In the hearing of Mata’afa Fa’avae, a book said to contain the records of those who render service to the village was brought under scrutiny.
The record is kept by a matai, Autagavaia Mu, who said he is the village secretary.
The existence of the book was brought to the centre of proceedings when Tuifa’asisina claimed that Mata’afa Fa’avae did not meet the three-year monotaga requirement for candidates.
Tuifa’asisina together with Autagavaia Mu relied on the book’s contents to argue that Mata’afa didn’t render monotaga because there were no records of it in the book.
But lawyer Muriel Lui, acting on behalf of Mata’afa Fa’avae, had questioned the legitimacy of the book.
Ms. Lui queried Tuifa’asisina if the book was something that he and Autagavaia produced for the purpose of the proceedings.
Tuifa’asisina denied this saying that the book is the official master roll of those that render monotaga in the village.
The lawyer then put it to the M.P. that only he and Autagavaia were the only people aware of the existence of the book, and were relying on it to make their case that Mata’afa doesn’t qualify.
She said that it was the evidence of other matai from the village that no such book from the village recorded monotaga contributions.
Continuing her submission, the lawyer told the M.P. that it only he and Autagavaia deny Mata’afa did not render monotaga despite other matai from the same village contending otherwise.
Ms. Lui argued Mata’afa Fa’avae’s brother, who resides in the village, performs his monotaga on his behalf.
In response, Tuifa’asisina said he believed in the book’s authenticity and that it was essential to record the monotaga records of those from the village.

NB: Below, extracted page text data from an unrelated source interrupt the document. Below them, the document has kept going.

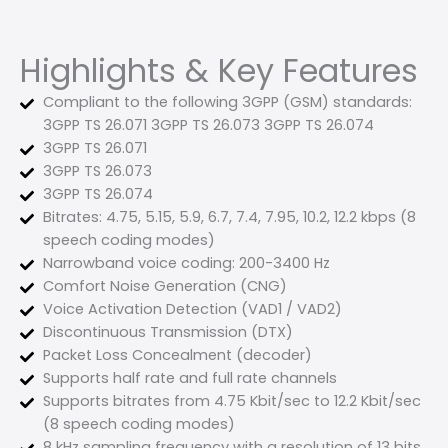
Highlights & Key Features
Compliant to the following 3GPP (GSM) standards:
3GPP TS 26.071 3GPP TS 26.073 3GPP TS 26.074
3GPP TS 26.071
3GPP TS 26.073
3GPP TS 26.074
Bitrates: 4.75, 5.15, 5.9, 6.7, 7.4, 7.95, 10.2, 12.2 kbps (8
speech coding modes)
Narrowband voice coding: 200-3400 Hz
Comfort Noise Generation (CNG)
Voice Activation Detection (VAD1 / VAD2)
Discontinuous Transmission (DTX)
Packet Loss Concealment (decoder)
Supports half rate and full rate channels
Supports bitrates from 4.75 Kbit/sec to 12.2 Kbit/sec
(8 speech coding modes)
8 kHz sampling frequency with a resolution of 13 bits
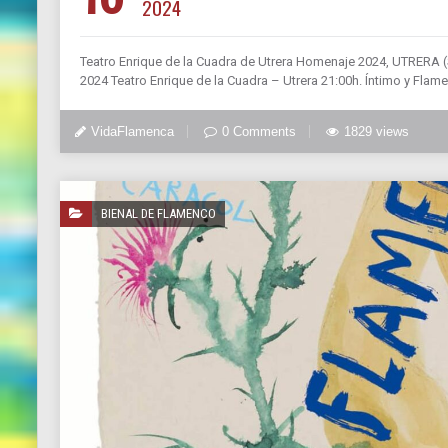
2024
Teatro Enrique de la Cuadra de Utrera Homenaje 2024, UTRERA
2024 Teatro Enrique de la Cuadra – Utrera 21:00h. Íntimo y 
VidaFlamenca
0 Comments
1829 views
BIENAL DE FLAMENCO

He further argued that Mata’afa Fa’avae lives in Hawaii and travels back and forth to Samoa.
Furthermore, he said that Mata’afa did not meet the monotaga requirement of three consecutive years demanded by the electoral law of candidates seeking to qualify for election.
But Ms. Lui put it to the M.P. that they created the book solely to rely on their case to disqualify Mata’afa and that the village doesn’t have a book for its monotaga.
She further put it to Tuifa’asisina that the book was just created just prior to the trial and there was evidence that only one pen was used to record the monotaga accounts recorded from 2015 to 2020.